So what impact has tourism travel had?
According to an article earlier this year in the L.A. Times,
"The remittances whites sent to families on the island have widened the income gap between Cuba's blacks and whites, said Mark Sawyer, a UCLA political science professor and Cuba expert who signed the document. So has a preference for hiring whites in a tourist industry that has become more important with the collapse of the government-regulated economy, he said."
(Note to Professor Sawyer: Cuba's tourism industry is not only government-regulated, it's government owned and controlled. Thus, so are its hiring and labor practices.)
Meanwhile, the Castro regime continues to view tourism as its economic lifeline, particularly if U.S. tourism were authorized.
As the Canadian travel website OntheGlobe.com described:
"Over the past two decades along with its foreign development partners the island has ploughed away with the expansion of a network of all-inclusive resorts in Havana, Varadero, the island's northern cays, around the eastern city of Holguin and the southern resort island of Cayo Largo.
For example, take the lush tropical setting of Cayo Santa Maria.

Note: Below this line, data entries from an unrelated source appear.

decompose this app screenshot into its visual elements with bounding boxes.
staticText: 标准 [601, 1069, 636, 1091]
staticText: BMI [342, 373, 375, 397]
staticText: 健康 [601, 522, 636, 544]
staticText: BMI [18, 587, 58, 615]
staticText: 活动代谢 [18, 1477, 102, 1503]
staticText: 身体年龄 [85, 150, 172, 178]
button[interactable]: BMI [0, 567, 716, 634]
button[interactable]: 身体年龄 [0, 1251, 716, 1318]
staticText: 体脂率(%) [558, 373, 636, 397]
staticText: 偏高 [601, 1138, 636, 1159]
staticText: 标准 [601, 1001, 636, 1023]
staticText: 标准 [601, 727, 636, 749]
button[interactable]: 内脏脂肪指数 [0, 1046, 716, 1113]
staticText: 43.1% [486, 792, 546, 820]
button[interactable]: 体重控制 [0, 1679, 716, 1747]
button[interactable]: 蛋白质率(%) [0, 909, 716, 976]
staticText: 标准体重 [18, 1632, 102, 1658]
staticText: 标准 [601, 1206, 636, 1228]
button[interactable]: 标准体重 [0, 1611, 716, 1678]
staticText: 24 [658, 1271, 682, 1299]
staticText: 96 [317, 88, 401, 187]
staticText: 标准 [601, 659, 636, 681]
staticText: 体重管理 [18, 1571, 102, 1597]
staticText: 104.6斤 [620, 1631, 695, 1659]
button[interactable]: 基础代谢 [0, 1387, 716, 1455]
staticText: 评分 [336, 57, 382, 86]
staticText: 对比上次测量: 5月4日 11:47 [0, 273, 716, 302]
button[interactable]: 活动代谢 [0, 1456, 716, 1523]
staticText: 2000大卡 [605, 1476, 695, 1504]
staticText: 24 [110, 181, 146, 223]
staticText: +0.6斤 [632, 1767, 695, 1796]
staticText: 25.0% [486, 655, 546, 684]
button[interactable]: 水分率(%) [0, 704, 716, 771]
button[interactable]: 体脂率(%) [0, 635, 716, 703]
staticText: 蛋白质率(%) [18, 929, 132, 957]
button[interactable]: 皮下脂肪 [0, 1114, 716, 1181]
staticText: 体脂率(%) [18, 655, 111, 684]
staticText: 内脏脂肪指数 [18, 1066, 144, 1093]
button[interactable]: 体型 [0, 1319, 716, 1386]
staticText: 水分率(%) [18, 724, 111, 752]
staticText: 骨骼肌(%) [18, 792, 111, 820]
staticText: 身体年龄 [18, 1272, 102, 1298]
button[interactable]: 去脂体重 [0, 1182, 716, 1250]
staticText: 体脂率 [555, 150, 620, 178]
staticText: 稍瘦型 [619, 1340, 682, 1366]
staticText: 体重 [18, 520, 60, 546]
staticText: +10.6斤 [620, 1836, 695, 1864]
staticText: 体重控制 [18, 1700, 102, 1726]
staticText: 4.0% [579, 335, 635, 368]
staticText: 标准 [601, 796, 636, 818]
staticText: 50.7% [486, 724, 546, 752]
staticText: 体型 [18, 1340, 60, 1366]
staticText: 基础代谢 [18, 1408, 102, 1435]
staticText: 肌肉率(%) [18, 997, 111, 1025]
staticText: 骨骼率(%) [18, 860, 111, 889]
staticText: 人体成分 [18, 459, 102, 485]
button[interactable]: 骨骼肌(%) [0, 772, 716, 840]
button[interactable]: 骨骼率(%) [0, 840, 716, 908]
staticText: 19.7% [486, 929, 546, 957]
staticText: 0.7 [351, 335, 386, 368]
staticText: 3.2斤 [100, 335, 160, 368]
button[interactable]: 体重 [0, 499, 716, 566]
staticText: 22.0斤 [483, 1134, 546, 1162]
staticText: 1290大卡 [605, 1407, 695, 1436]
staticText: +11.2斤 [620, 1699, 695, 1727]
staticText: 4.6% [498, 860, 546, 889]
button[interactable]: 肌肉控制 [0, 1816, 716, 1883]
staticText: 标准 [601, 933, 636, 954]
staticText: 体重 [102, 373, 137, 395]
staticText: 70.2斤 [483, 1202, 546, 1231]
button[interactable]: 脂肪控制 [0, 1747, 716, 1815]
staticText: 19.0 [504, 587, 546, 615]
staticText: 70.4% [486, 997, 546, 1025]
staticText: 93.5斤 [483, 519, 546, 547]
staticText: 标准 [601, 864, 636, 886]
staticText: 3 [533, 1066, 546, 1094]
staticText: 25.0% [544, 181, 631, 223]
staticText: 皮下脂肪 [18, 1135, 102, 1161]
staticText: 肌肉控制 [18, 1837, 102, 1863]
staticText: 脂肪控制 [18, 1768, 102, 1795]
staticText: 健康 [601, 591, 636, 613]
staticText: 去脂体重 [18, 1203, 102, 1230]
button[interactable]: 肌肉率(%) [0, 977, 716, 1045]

This pristine cay at the western end of the Archipelago de Sabana-Camaguey is the idyllic setting of the new frontier of Cuban tourism. Tied to the island by a man-made causeway this is where you find Melia Las Dunas, one of several five-star hideaways set amidst pristine azure-blue beaches."
Unfortunately, for Cubans of all races, it's a tragically different world on the other side of Castro's "man-made causeway."